About this exercise
In the entries below, identify every line with the string "フェニックス" and copy it.

Dataset entries
»»
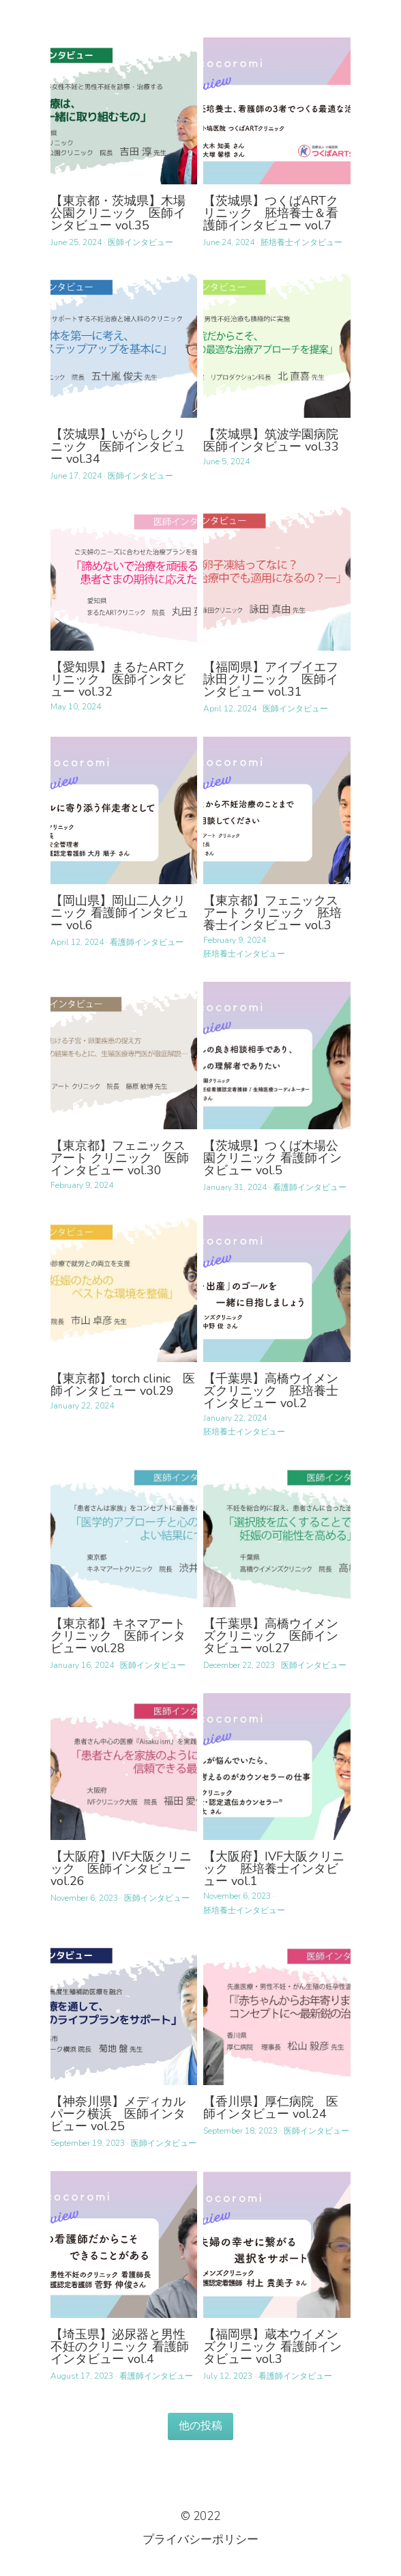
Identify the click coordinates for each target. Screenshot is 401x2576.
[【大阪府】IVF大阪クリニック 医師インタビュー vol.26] (123, 1766)
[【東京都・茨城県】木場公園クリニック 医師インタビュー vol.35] (123, 111)
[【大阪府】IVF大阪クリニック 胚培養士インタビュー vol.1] (276, 1766)
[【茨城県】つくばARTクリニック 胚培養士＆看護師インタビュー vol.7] (276, 111)
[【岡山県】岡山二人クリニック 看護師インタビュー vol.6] (123, 810)
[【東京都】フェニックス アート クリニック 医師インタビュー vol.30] (123, 1055)
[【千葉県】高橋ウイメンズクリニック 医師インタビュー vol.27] (276, 1533)
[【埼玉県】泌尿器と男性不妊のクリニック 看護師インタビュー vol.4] (123, 2244)
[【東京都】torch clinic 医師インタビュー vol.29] (123, 1288)
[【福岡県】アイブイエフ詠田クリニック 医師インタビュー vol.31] (276, 577)
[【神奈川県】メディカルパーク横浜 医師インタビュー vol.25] (123, 2011)
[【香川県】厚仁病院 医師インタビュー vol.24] (276, 2011)
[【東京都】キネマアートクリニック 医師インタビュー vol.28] (123, 1533)
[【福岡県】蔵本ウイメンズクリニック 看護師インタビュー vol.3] (276, 2244)
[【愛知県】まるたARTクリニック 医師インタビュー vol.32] (123, 577)
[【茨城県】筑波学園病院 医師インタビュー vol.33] (276, 343)
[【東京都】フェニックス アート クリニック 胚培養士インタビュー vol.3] (276, 810)
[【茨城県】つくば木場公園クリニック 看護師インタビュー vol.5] (276, 1055)
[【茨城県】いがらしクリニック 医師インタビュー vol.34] (123, 343)
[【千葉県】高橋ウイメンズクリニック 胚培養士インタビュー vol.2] (276, 1288)
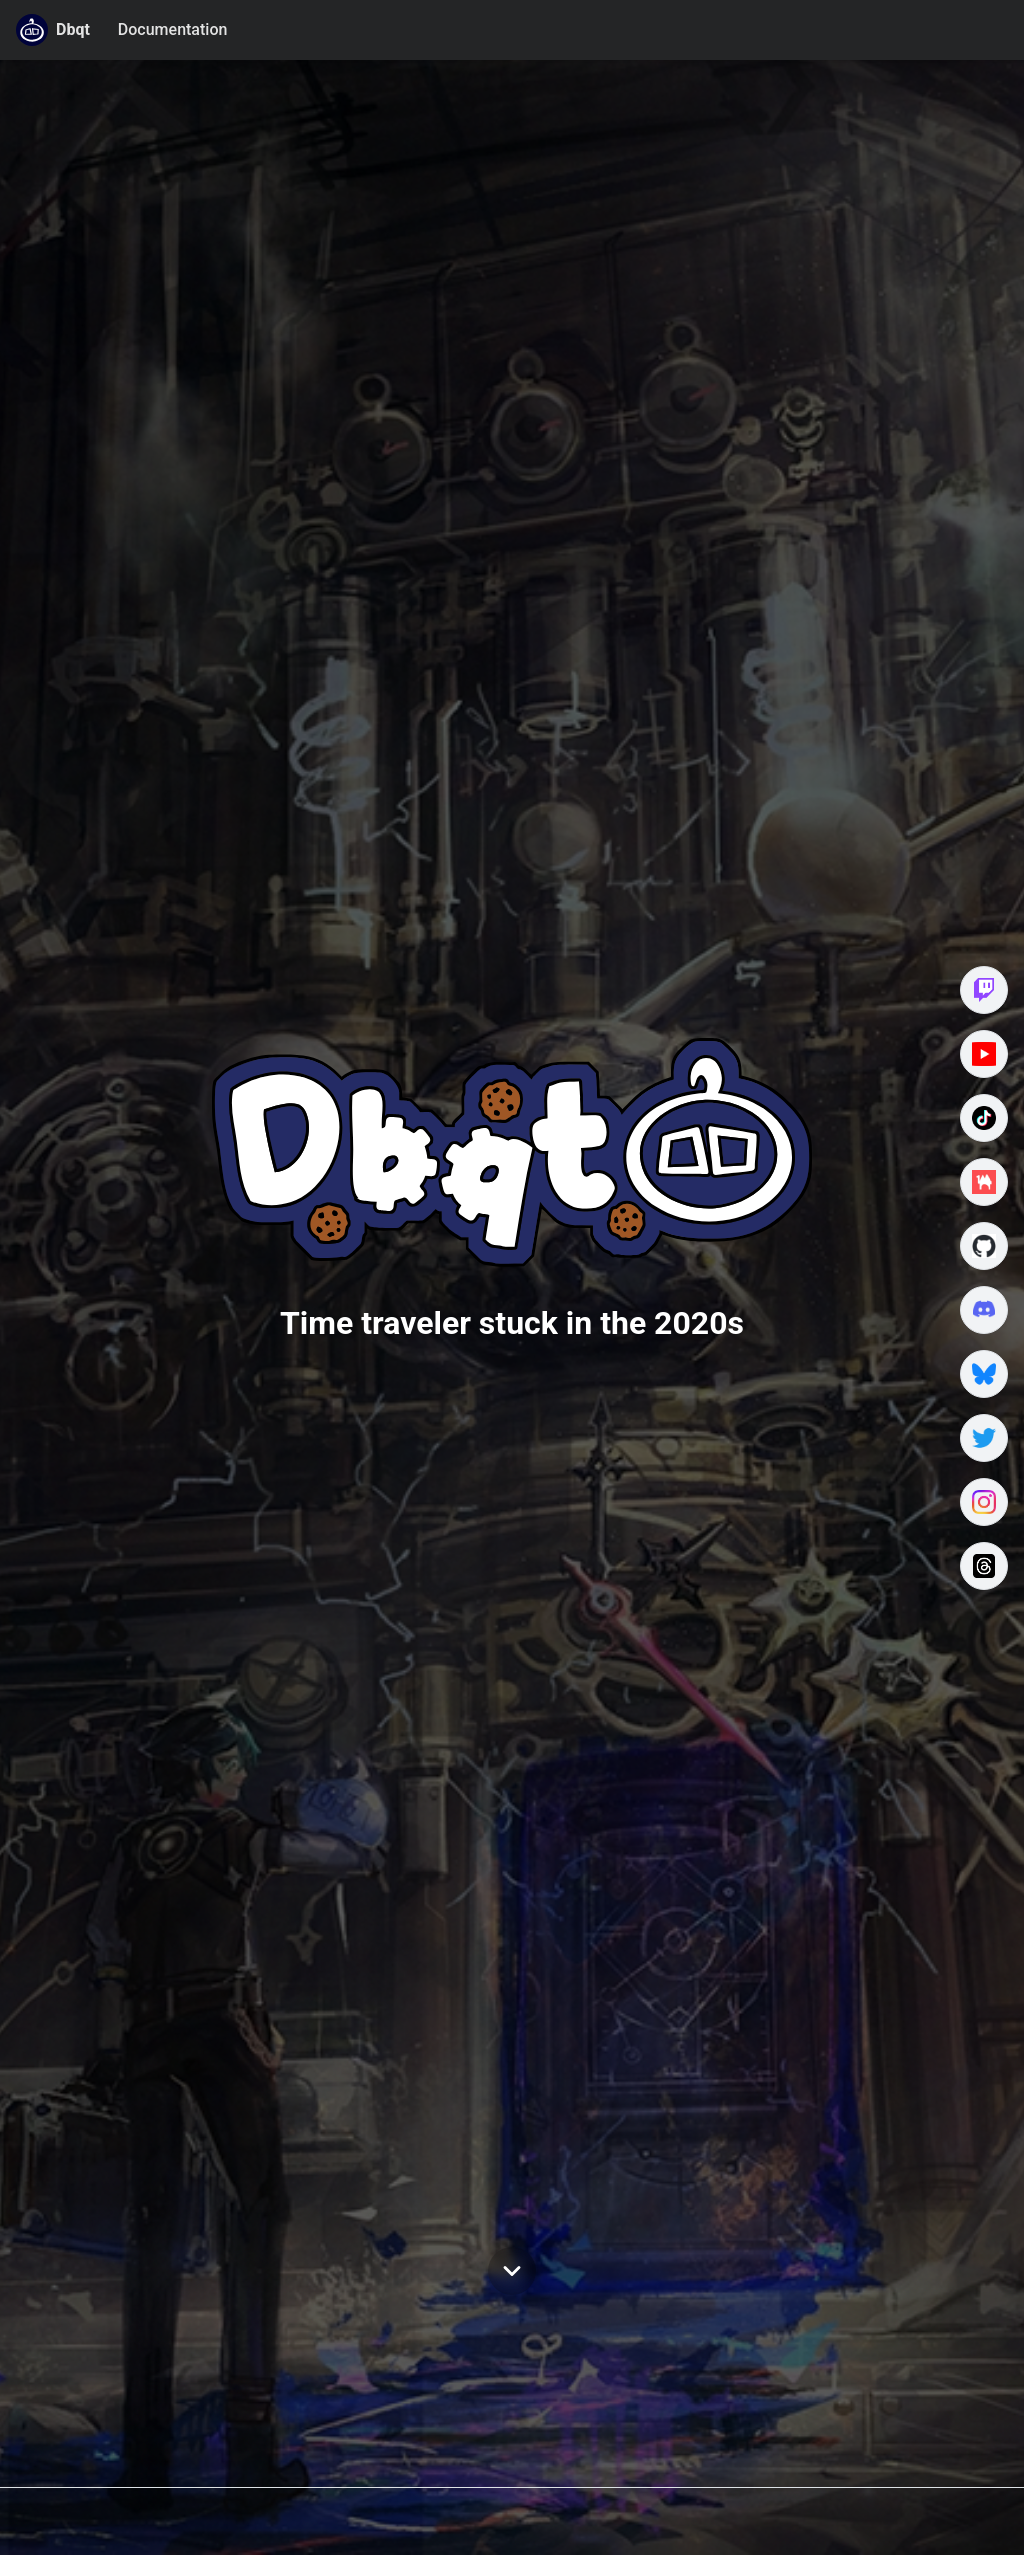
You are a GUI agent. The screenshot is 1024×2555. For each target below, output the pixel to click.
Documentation (173, 29)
««
Exercise result
[【東京都】フェニックス アート クリニック 医師インタビュー vol.30] (123, 1055)
[【東京都】フェニックス アート クリニック 胚培養士インタビュー vol.3] (276, 810)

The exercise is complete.